Are food banks good?


I have been pondering over the question ‘Are food banks a sign of a successful society or rather and demonstration of a failing society?’  I am of two minds.

Food banks are an increasing phenomenon. In 2017 there were nearly 1.2 million three-day food packs issued by the Trussell Trust, one of many such organisations across the United Kingdom. Northumberland, the county in which I live and one which is fairly sparsely populated, has six food banks in operation.

In recent weeks there have been several stories on the local television news saying that the food banks are running out of supplies and urging people and businesses to donate. It is a desperate state of affairs when people are not able to obtain enough food and I am eternally grateful that I am not one of them, at least not yet. There for the grace.

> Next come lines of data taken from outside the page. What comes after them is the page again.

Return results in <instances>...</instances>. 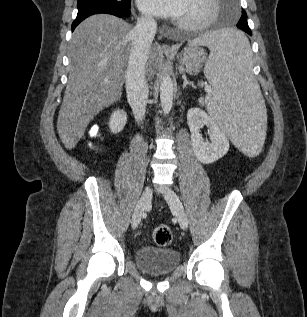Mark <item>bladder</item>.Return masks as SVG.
I'll list each match as a JSON object with an SVG mask.
<instances>
[{"instance_id":"1","label":"bladder","mask_w":307,"mask_h":317,"mask_svg":"<svg viewBox=\"0 0 307 317\" xmlns=\"http://www.w3.org/2000/svg\"><path fill=\"white\" fill-rule=\"evenodd\" d=\"M135 263L147 275H165L181 262L180 254L172 248L140 247L134 254Z\"/></svg>"}]
</instances>
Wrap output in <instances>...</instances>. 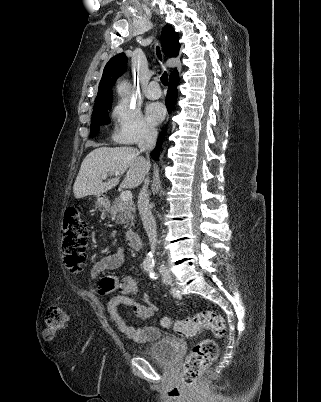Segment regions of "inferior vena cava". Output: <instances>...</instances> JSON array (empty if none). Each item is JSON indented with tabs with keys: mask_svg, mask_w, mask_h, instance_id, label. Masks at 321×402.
Segmentation results:
<instances>
[{
	"mask_svg": "<svg viewBox=\"0 0 321 402\" xmlns=\"http://www.w3.org/2000/svg\"><path fill=\"white\" fill-rule=\"evenodd\" d=\"M157 131L153 128H146L139 141L138 147L141 152H146L147 155V172L150 169V161L148 159V153L155 147L157 141ZM149 181L145 179L144 185L138 196V210L143 223V227L148 235L150 248L155 252V247L157 243V231L155 218L149 208V194L147 191Z\"/></svg>",
	"mask_w": 321,
	"mask_h": 402,
	"instance_id": "602c4592",
	"label": "inferior vena cava"
}]
</instances>
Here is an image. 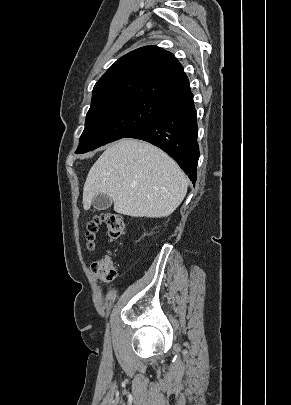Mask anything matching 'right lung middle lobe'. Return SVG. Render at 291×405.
<instances>
[{
	"label": "right lung middle lobe",
	"instance_id": "right-lung-middle-lobe-1",
	"mask_svg": "<svg viewBox=\"0 0 291 405\" xmlns=\"http://www.w3.org/2000/svg\"><path fill=\"white\" fill-rule=\"evenodd\" d=\"M166 103L144 98H129L91 107L76 154L125 138L154 118Z\"/></svg>",
	"mask_w": 291,
	"mask_h": 405
}]
</instances>
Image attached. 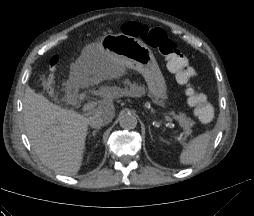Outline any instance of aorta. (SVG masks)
<instances>
[{
  "instance_id": "1",
  "label": "aorta",
  "mask_w": 254,
  "mask_h": 216,
  "mask_svg": "<svg viewBox=\"0 0 254 216\" xmlns=\"http://www.w3.org/2000/svg\"><path fill=\"white\" fill-rule=\"evenodd\" d=\"M120 126L126 130H132L137 126V118L134 114L125 113L119 117Z\"/></svg>"
}]
</instances>
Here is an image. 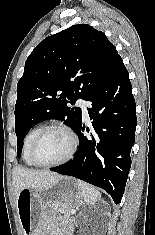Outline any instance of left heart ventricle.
<instances>
[{
    "label": "left heart ventricle",
    "instance_id": "obj_1",
    "mask_svg": "<svg viewBox=\"0 0 155 235\" xmlns=\"http://www.w3.org/2000/svg\"><path fill=\"white\" fill-rule=\"evenodd\" d=\"M69 150V137L60 130H52L38 143L35 158L41 163H53L63 159Z\"/></svg>",
    "mask_w": 155,
    "mask_h": 235
}]
</instances>
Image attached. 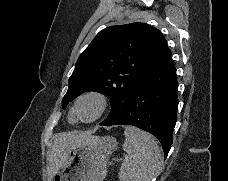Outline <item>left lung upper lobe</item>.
Here are the masks:
<instances>
[{"label": "left lung upper lobe", "mask_w": 228, "mask_h": 181, "mask_svg": "<svg viewBox=\"0 0 228 181\" xmlns=\"http://www.w3.org/2000/svg\"><path fill=\"white\" fill-rule=\"evenodd\" d=\"M166 49L162 33L146 23L103 29L79 56L63 107L83 92L97 91L110 99L112 107L100 125L118 122L140 76Z\"/></svg>", "instance_id": "5c2ea615"}]
</instances>
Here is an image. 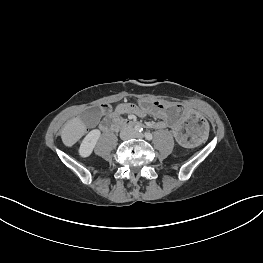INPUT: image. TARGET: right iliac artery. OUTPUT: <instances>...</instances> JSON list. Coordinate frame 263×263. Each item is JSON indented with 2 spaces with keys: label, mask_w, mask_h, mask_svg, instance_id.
Here are the masks:
<instances>
[{
  "label": "right iliac artery",
  "mask_w": 263,
  "mask_h": 263,
  "mask_svg": "<svg viewBox=\"0 0 263 263\" xmlns=\"http://www.w3.org/2000/svg\"><path fill=\"white\" fill-rule=\"evenodd\" d=\"M135 130L137 132H142L143 131V128L141 126H136Z\"/></svg>",
  "instance_id": "1"
}]
</instances>
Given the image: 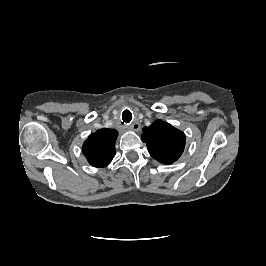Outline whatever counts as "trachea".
<instances>
[{"instance_id":"3493384b","label":"trachea","mask_w":266,"mask_h":266,"mask_svg":"<svg viewBox=\"0 0 266 266\" xmlns=\"http://www.w3.org/2000/svg\"><path fill=\"white\" fill-rule=\"evenodd\" d=\"M122 119L125 123H129L132 120V114L129 110H124L122 113Z\"/></svg>"}]
</instances>
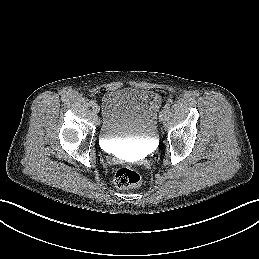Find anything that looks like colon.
Wrapping results in <instances>:
<instances>
[{
  "label": "colon",
  "instance_id": "5ec220e1",
  "mask_svg": "<svg viewBox=\"0 0 259 259\" xmlns=\"http://www.w3.org/2000/svg\"><path fill=\"white\" fill-rule=\"evenodd\" d=\"M141 177L139 173L128 166L118 168L114 174V184L118 188H133L139 186Z\"/></svg>",
  "mask_w": 259,
  "mask_h": 259
}]
</instances>
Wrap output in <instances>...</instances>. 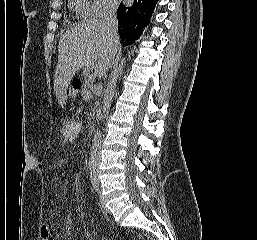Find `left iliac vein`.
Wrapping results in <instances>:
<instances>
[{"label":"left iliac vein","mask_w":257,"mask_h":240,"mask_svg":"<svg viewBox=\"0 0 257 240\" xmlns=\"http://www.w3.org/2000/svg\"><path fill=\"white\" fill-rule=\"evenodd\" d=\"M100 204H101V209H102L105 213H108L109 210H108V208L105 206V203H104L102 197L100 198Z\"/></svg>","instance_id":"left-iliac-vein-1"}]
</instances>
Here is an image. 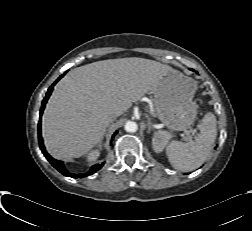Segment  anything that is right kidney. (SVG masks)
Listing matches in <instances>:
<instances>
[{"mask_svg":"<svg viewBox=\"0 0 252 231\" xmlns=\"http://www.w3.org/2000/svg\"><path fill=\"white\" fill-rule=\"evenodd\" d=\"M99 155H100L99 150H93L88 154L87 160L89 162L95 161L99 157Z\"/></svg>","mask_w":252,"mask_h":231,"instance_id":"right-kidney-1","label":"right kidney"}]
</instances>
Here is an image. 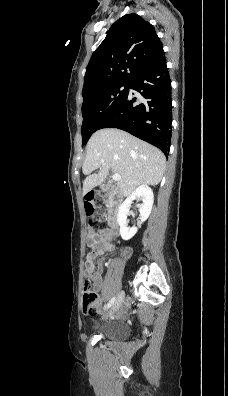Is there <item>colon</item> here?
I'll use <instances>...</instances> for the list:
<instances>
[{"instance_id":"colon-1","label":"colon","mask_w":228,"mask_h":396,"mask_svg":"<svg viewBox=\"0 0 228 396\" xmlns=\"http://www.w3.org/2000/svg\"><path fill=\"white\" fill-rule=\"evenodd\" d=\"M104 203L105 197L102 194L90 192L86 195L84 208L88 216L87 235L88 239L92 241H96L97 234L105 228L104 220L95 216V209L102 207ZM82 309L87 315H97L101 312L98 296L93 289V282L90 280L84 283Z\"/></svg>"}]
</instances>
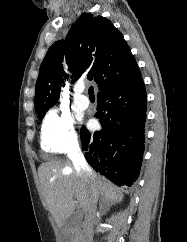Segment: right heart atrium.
Here are the masks:
<instances>
[{"label":"right heart atrium","mask_w":187,"mask_h":242,"mask_svg":"<svg viewBox=\"0 0 187 242\" xmlns=\"http://www.w3.org/2000/svg\"><path fill=\"white\" fill-rule=\"evenodd\" d=\"M41 146L48 153H64L77 146L72 117L59 109L50 110L41 127Z\"/></svg>","instance_id":"d8ad5b80"}]
</instances>
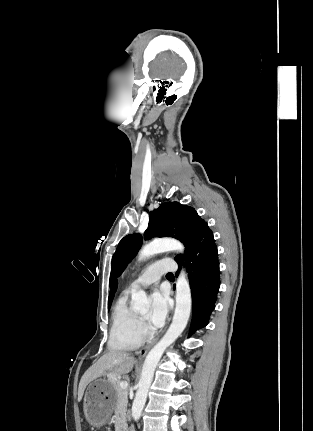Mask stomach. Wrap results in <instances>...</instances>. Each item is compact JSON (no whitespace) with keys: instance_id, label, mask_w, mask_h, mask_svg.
Returning a JSON list of instances; mask_svg holds the SVG:
<instances>
[{"instance_id":"0dacf381","label":"stomach","mask_w":313,"mask_h":431,"mask_svg":"<svg viewBox=\"0 0 313 431\" xmlns=\"http://www.w3.org/2000/svg\"><path fill=\"white\" fill-rule=\"evenodd\" d=\"M116 391L113 379H97L89 383L84 396V412L94 427L106 424L115 408Z\"/></svg>"}]
</instances>
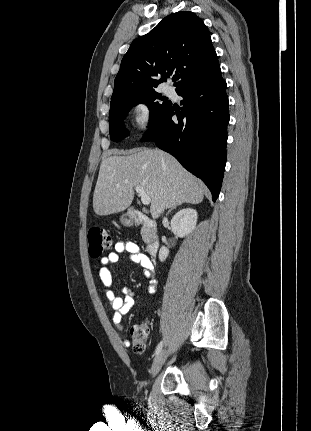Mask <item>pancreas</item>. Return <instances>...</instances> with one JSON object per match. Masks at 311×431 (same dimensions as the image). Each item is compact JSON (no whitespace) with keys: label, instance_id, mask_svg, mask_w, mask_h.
Masks as SVG:
<instances>
[{"label":"pancreas","instance_id":"1","mask_svg":"<svg viewBox=\"0 0 311 431\" xmlns=\"http://www.w3.org/2000/svg\"><path fill=\"white\" fill-rule=\"evenodd\" d=\"M141 235H142V239H143V241H145V243H150V241H152V229H151V227H146V225H143V227H141Z\"/></svg>","mask_w":311,"mask_h":431}]
</instances>
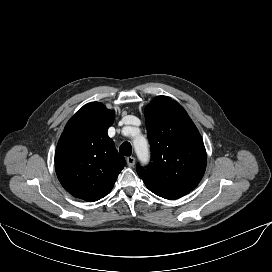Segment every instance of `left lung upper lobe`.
Here are the masks:
<instances>
[{
  "label": "left lung upper lobe",
  "mask_w": 272,
  "mask_h": 272,
  "mask_svg": "<svg viewBox=\"0 0 272 272\" xmlns=\"http://www.w3.org/2000/svg\"><path fill=\"white\" fill-rule=\"evenodd\" d=\"M145 120L151 162L146 168L137 165V173L154 194L180 198L191 192L205 173L202 137L187 112L170 97H156L145 108Z\"/></svg>",
  "instance_id": "left-lung-upper-lobe-1"
}]
</instances>
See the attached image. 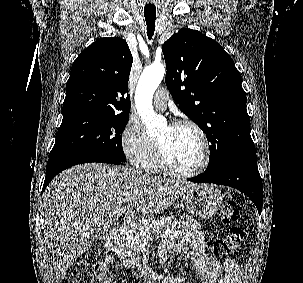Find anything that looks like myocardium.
Returning a JSON list of instances; mask_svg holds the SVG:
<instances>
[{"mask_svg":"<svg viewBox=\"0 0 303 283\" xmlns=\"http://www.w3.org/2000/svg\"><path fill=\"white\" fill-rule=\"evenodd\" d=\"M171 126H175V127L188 126L198 134L201 140L202 150H203L202 160L199 166L193 170L190 171L178 170L175 167H173L171 163L168 161L164 149L162 148L161 144L156 140V155H157L159 167L164 172L180 178H192L203 173L208 167L211 159V145L205 131L200 127L199 124H197L195 121L190 119L177 120Z\"/></svg>","mask_w":303,"mask_h":283,"instance_id":"myocardium-1","label":"myocardium"}]
</instances>
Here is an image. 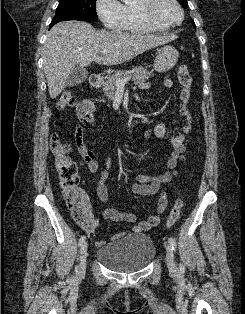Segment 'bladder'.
<instances>
[{
  "label": "bladder",
  "instance_id": "obj_1",
  "mask_svg": "<svg viewBox=\"0 0 245 314\" xmlns=\"http://www.w3.org/2000/svg\"><path fill=\"white\" fill-rule=\"evenodd\" d=\"M155 255V245L148 235L131 234L100 247L96 259L111 270L132 272L144 269Z\"/></svg>",
  "mask_w": 245,
  "mask_h": 314
}]
</instances>
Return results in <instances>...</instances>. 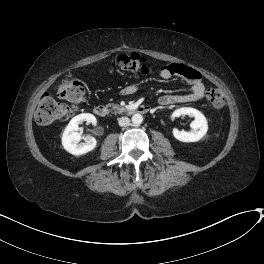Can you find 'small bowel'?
<instances>
[{"label":"small bowel","mask_w":264,"mask_h":264,"mask_svg":"<svg viewBox=\"0 0 264 264\" xmlns=\"http://www.w3.org/2000/svg\"><path fill=\"white\" fill-rule=\"evenodd\" d=\"M160 75L164 79H171L174 76H179L190 86V92L185 95H162L159 98V104L161 106L197 102L204 98L205 86L199 77L198 71L195 69L186 65L171 64L163 67ZM134 91L135 88L133 86H129L123 90V94L130 95L134 93Z\"/></svg>","instance_id":"1"}]
</instances>
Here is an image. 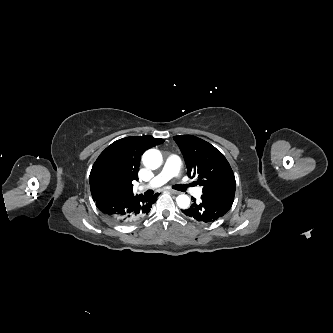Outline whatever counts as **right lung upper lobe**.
Instances as JSON below:
<instances>
[{"label": "right lung upper lobe", "mask_w": 333, "mask_h": 333, "mask_svg": "<svg viewBox=\"0 0 333 333\" xmlns=\"http://www.w3.org/2000/svg\"><path fill=\"white\" fill-rule=\"evenodd\" d=\"M163 141L150 135L131 136L109 145L99 155L90 172L93 200L109 195H133L132 182L138 180L141 155Z\"/></svg>", "instance_id": "cb5924a9"}]
</instances>
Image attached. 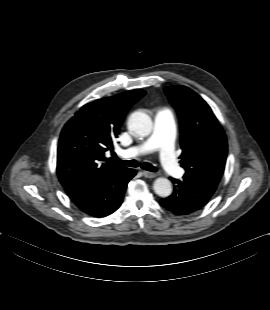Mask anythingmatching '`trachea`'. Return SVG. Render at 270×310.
I'll use <instances>...</instances> for the list:
<instances>
[{
  "mask_svg": "<svg viewBox=\"0 0 270 310\" xmlns=\"http://www.w3.org/2000/svg\"><path fill=\"white\" fill-rule=\"evenodd\" d=\"M114 160L117 161L120 164H123L125 166H129V167H138V162L136 160H121L118 157L114 156ZM141 168L147 171H151V172H155L157 171V169L149 164V163H143L141 165Z\"/></svg>",
  "mask_w": 270,
  "mask_h": 310,
  "instance_id": "3493384b",
  "label": "trachea"
}]
</instances>
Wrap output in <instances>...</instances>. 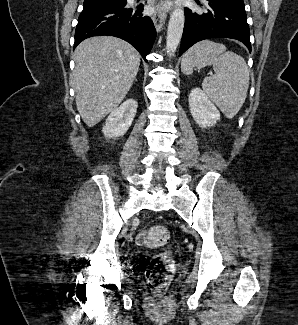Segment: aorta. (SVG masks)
Returning <instances> with one entry per match:
<instances>
[{"label": "aorta", "mask_w": 298, "mask_h": 325, "mask_svg": "<svg viewBox=\"0 0 298 325\" xmlns=\"http://www.w3.org/2000/svg\"><path fill=\"white\" fill-rule=\"evenodd\" d=\"M185 24V12L182 6H174L172 14H170L167 32H166V52L168 56H172L177 50L178 44L181 42Z\"/></svg>", "instance_id": "obj_1"}]
</instances>
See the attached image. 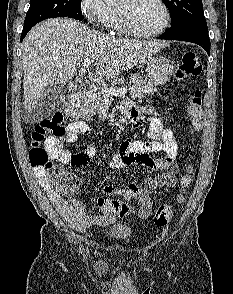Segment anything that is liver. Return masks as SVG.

In many ways I am delighted that good people rally round and set up distribution points to help out people in trouble. It is surely a sign of an altruistic and caring society. It restores my faith in human nature.

On the other hand I am appalled that, in the sixth richest country in the world, we have people who have dropped so far down in society that they are unable to support themselves. This is not a handful but a significant number of individuals and families. This is surely a sign of an uncaring society where its social safety net is inadequate. The most basic duty of a government is to protect its people and food banks are a sign of failure.

As you can see then, I am in a bind. Food banks are a bad reflection on the sorry state of our welfare system, yet they are a marvellous example of the human spirit.

I accept that there are no simple answers to highly complex problems yet food security and inequality should be very high up on all of our agendas. We are social animals and must not forget those less fortunate than ourselves. You just never know.